## What to produce
Take from the records below each line that holds "vozů".

(Records excerpted from a collection)
========

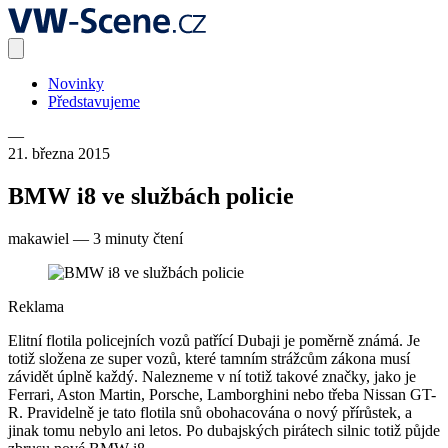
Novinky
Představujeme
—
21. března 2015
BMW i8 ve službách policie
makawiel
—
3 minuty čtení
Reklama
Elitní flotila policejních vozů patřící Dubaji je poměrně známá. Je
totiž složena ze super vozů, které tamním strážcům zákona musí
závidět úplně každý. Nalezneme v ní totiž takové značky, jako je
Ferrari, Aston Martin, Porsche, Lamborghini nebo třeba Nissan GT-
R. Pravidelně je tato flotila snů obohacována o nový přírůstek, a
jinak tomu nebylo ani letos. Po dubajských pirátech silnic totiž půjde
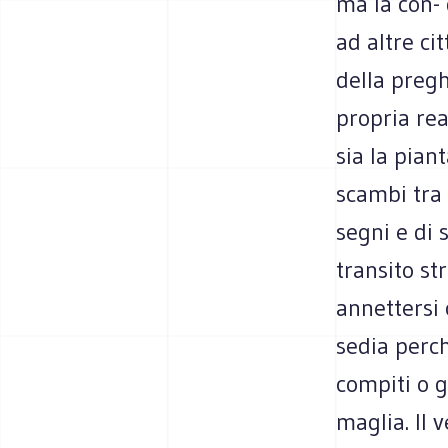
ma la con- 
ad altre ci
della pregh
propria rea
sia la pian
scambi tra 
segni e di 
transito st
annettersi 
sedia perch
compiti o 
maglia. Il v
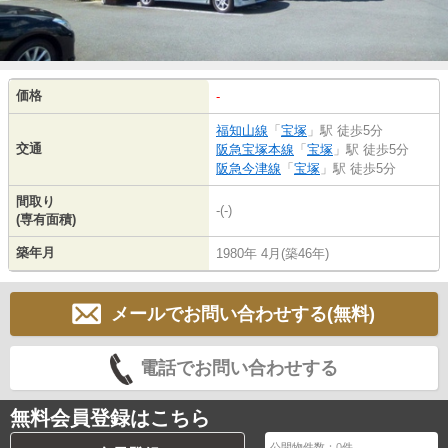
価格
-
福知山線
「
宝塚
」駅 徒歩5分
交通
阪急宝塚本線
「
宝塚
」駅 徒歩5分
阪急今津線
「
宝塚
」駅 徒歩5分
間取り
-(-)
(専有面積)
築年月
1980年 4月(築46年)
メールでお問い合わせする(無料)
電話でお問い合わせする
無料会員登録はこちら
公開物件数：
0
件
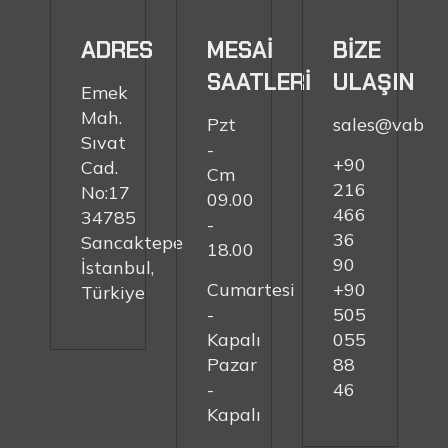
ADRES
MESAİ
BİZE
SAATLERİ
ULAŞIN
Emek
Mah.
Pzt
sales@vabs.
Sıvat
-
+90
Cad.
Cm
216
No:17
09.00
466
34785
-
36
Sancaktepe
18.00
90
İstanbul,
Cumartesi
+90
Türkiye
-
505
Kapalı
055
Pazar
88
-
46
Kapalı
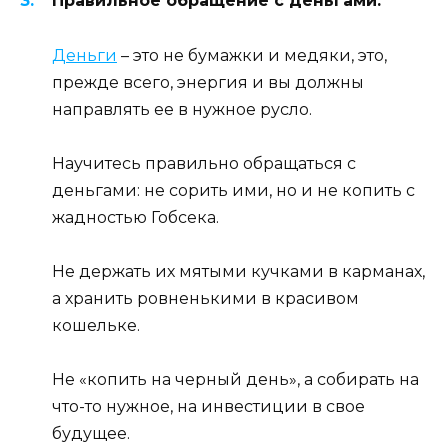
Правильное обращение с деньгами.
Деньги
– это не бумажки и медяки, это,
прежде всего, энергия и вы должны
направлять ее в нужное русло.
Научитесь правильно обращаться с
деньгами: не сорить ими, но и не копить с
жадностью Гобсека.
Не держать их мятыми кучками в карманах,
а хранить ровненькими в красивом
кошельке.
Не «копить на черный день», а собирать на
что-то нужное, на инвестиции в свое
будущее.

========

## Final answer
Elitní flotila policejních vozů patřící Dubaji je poměrně známá. Je
totiž složena ze super vozů, které tamním strážcům zákona musí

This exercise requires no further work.